C. Origin of ferromagnetism in TiO2-based diluted magnetic semiconductors:

In the recent times, diluted magnetic semiconductors (DMS), in particular the ferromagnetic oxides, have been at the forefront of research for spintronics and magneto-optic device applications.^{35, 36} The discovery of ferromagnetism in Co-doped TiO2 with a Curie temperature (TC) exceeding 300 K³⁶ lead the expansion of the field of DMS to oxides, leading to a rapid development of new materials and phenomena arising from a synergy of semiconductor physics and strongly correlated systems. However, in spite of several studies reported on TiO2-based DMS, there is no clear agreement about the nature and origin of the observed ferromagnetism (FM). It is being currently debated whether the observed FM in oxide DMS has anything to do with transition metal (TM) doping or might be solely related to intrinsic defects. Some reports suggested segregation and the formation of TM metal clusters as the origin of FM signal, while most recent results strongly support the intrinsic nature of FM mediated by carriers or defects. These controversial results among research groups suggest that the magnetic properties of DMS materials are critically dependent on fabrication, growth conditions, and doping agents. However, unambiguous determination of the nature of defects responsible for the observed FM remains a considerable challenge to the researchers. Till date, most of the reported FM in undoped TiO₂ was for thin films and nanoparticles (NPs).
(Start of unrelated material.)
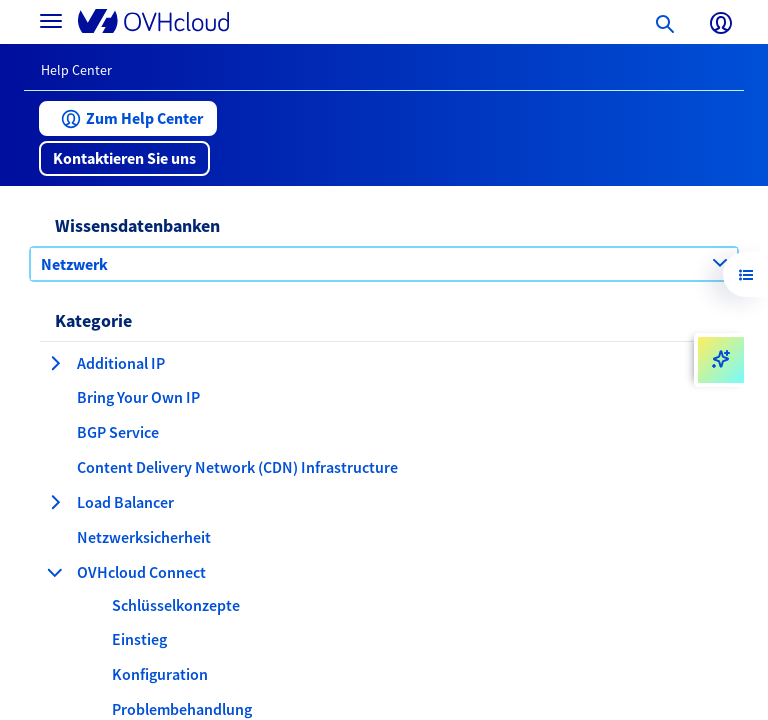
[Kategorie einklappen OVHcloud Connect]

The observed FM in undoped thin films and NPs are usually weak.

Compared to thin films and nanoparticles, 1D TiO₂ nanostructures such as NWs, NRs and NRbs with high surface area can possess abundant surface defects, thus the intrinsic FM could be enhanced. Our present attempt in this work has been to enhance the magnetic moments which are solely due to intrinsic defects and explore a better understanding about the origin of observed ferromagnetism in undoped 1D TiO2 system through systematic

studies of magnetic, structural and optical properties.¹²² For further enhancement of the FM and to investigate the role of TM in the enhanced FM in TiO2 system, we studied the optical and magnetic properties of Fe doped and Cr doped TiO₂ NRbs by a solvothermal method and Co doped TiO₂ NPs by a ball milling method, and elucidate the mechanism of enhanced FM in TM (Fe, Cr and Co) doped and undoped TiO₂ systems. From the temperature dependence magnetization (M-T) measurement, we observed a high Curie temperature (T_c) of ~793 K, i.e, ferromagnetic to paramagnetic transition, for Co doped TiO₂ NPs¹⁴¹ and it is an important step for the development of practical commercial devices that can operate at and above RT.